6. A multi-pulse coding system according to claim 1, wherein said supply means backwardly reads out said speech signal from said memory means.

7. A multi-pulse coding system according to claim 1, wherein said recursive filter includes: first adding means, whose (+) input terminal receives the signal supplied from said supply means, for generating the added signal as an output of said recursive filter; a plurality of unit delay means connected in series for receiving the output of said first adding means each of said unit delay means having a time delay with a sampling interval and the number of said unit delay means being equal to the order of the LPC coefficient; a plurality of multiplying means each connected to the corresponding output of said unit delay means for multiplying said corresponding output with said LPC coefficient sent from said analysis means; and second adding means for adding the outputs of said multiplying means and supplying the added signal to a (-) input terminal of said first adding means.

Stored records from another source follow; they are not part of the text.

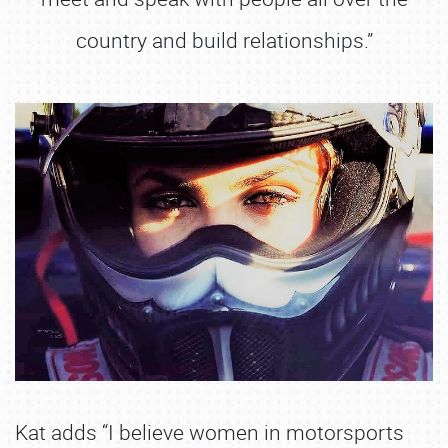
country and build relationships.”
Kat adds “I believe women in motorsports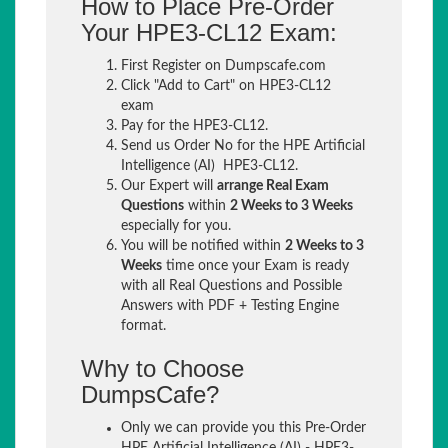
How to Place Pre-Order
Your HPE3-CL12 Exam:
First Register on Dumpscafe.com
Click "Add to Cart" on HPE3-CL12
exam
Pay for the HPE3-CL12.
Send us Order No for the HPE Artificial
Intelligence (AI) HPE3-CL12.
Our Expert will
arrange Real Exam
Questions
within
2 Weeks to 3 Weeks
especially for you.
You will be notified within
2 Weeks to 3
Weeks
time once your Exam is ready
with all Real Questions and Possible
Answers with PDF + Testing Engine
format.
Why to Choose
DumpsCafe?
Only we can provide you this Pre-Order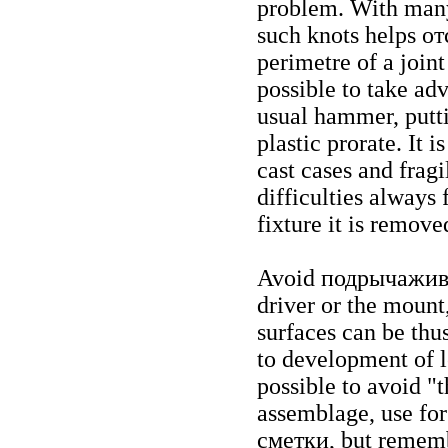
problem. With many 
such knots helps
от
perimetre of a joint
possible to take adv
usual hammer, putt
plastic prorate. It 
cast cases and frag
difficulties always 
fixture it is remove
Avoid
подрычажив
driver or the mount,
surfaces can be thu
to development of l
possible to avoid "
assemblage, use for
сметки
, but rememb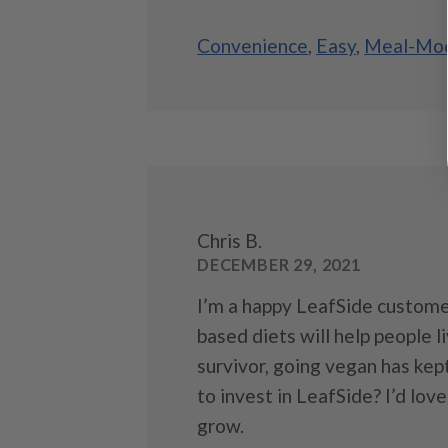
Convenience
,
Easy
,
Meal-Mod
Chris B.
DECEMBER 29, 2021
I’m a happy LeafSide custome
based diets will help people l
survivor, going vegan has kep
to invest in LeafSide? I’d lo
grow.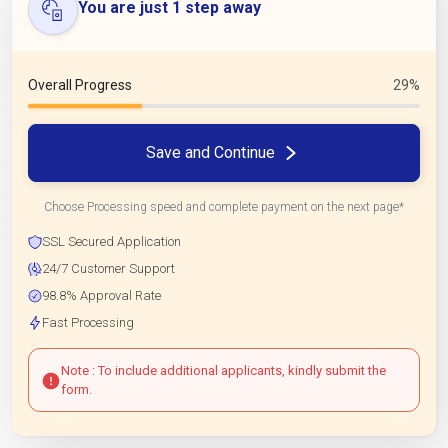
You are just 1 step away
Overall Progress
29%
Save and Continue
Choose Processing speed and complete payment on the next page*
SSL Secured Application
24/7 Customer Support
98.8% Approval Rate
Fast Processing
Note : To include additional applicants, kindly submit the
form.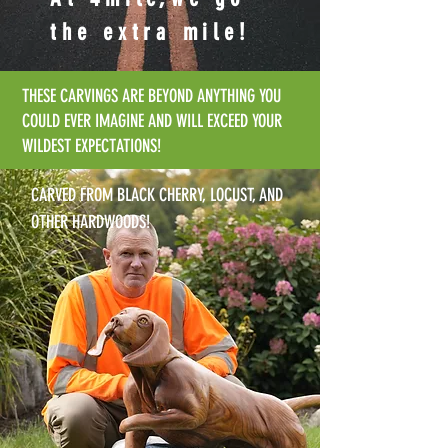
the extra mile!
THESE CARVINGS ARE BEYOND ANYTHING YOU
COULD EVER IMAGINE AND WILL EXCEED YOUR
WILDEST EXPECTATIONS!
CARVED FROM BLACK CHERRY, LOCUST, AND
OTHER HARDWOODS!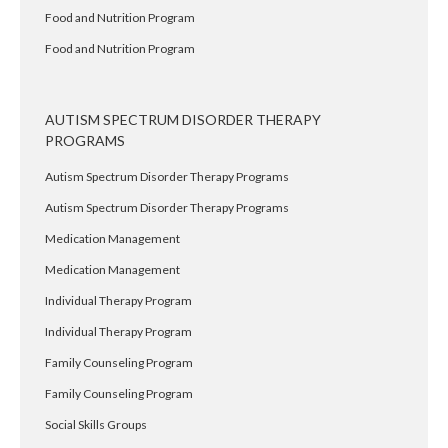
Food and Nutrition Program
Food and Nutrition Program
AUTISM SPECTRUM DISORDER THERAPY
PROGRAMS
Autism Spectrum Disorder Therapy Programs
Autism Spectrum Disorder Therapy Programs
Medication Management
Medication Management
Individual Therapy Program
Individual Therapy Program
Family Counseling Program
Family Counseling Program
Social Skills Groups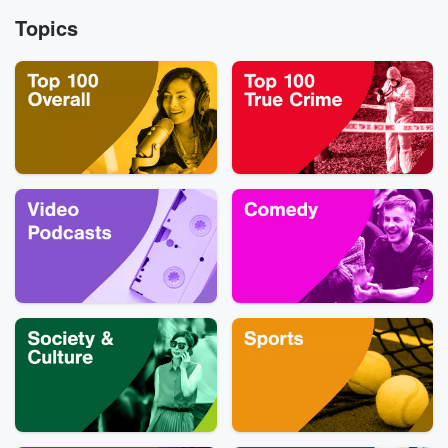
the third sea
our Betrayal jou
Topics
of Burden of Guil
Substack.
family’s painf
unraveling
raises difficu
questions about l
manipulation, an
happens when
people you lov
longer agree on
is true. You can reach
out to the Burd
Guilt team a
Burdenofguiltp
ail.com. For 
Burden of Guilt, 
us on Instag
@glasspodcasts. T
first season of 
of Guilt has b
turned into 
docuseries, 
streaming onl
Paramount+. Ava
to watch HERE!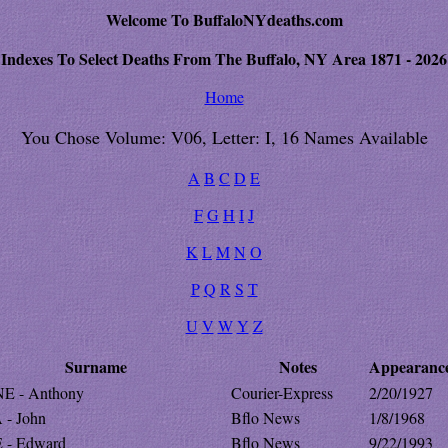
Welcome To BuffaloNYdeaths.com
Indexes To Select Deaths From The Buffalo, NY Area 1871 - 2026
Home
You Chose Volume: V06, Letter: I, 16 Names Available
A
B
C
D
E
F
G
H
I
J
K
L
M
N
O
P
Q
R
S
T
U
V
W
Y
Z
Surname
Notes
Appearanc
E - Anthony
Courier-Express
2/20/1927
 - John
Bflo News
1/8/1968
 - Edward
Bflo News
9/22/1993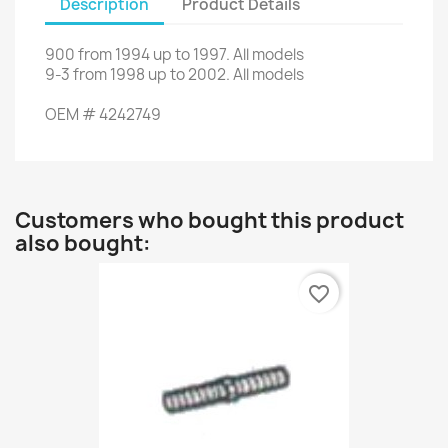
Description
Product Details
900
from 1994
up to
1997.
All models
9-3
from
1998
up to
2002.
All models
OEM
#
4242749
Customers who bought this product
also bought:
favorite_border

8. A multi-pulse coding system comprising:

means for inputting a digital speech signal sampled at a predetermined sampling interval to a memory means;

a recursive filter having a coefficient specified by said LPC coefficient;

supply means for backwardly reading out the speech signal from said memory means in the reverse order to the inputting order of said speech signal to said memory means and supplying the read out signal to said recursive filter to produce crosscorrelation coefficients between said speech signal and an impulse response of said recursive filter; and

9. A multi-pulse coding method comprising the steps of:

developing an LPC (Linear Predictive Coefficient) coefficient specifying the coefficient of a recursive filter from a digital speech signal sampled at a predetermined interval;

backwardly supplying said speech signal in the reverse order to the sampling order of said speech signal to the recursive filter to produce crosscorrelation coefficients between said speech signal and an impulse response of said recursive filter; and

determining a predetermined number of multi-pulses on the basis of said produced crosscorrelation coefficients.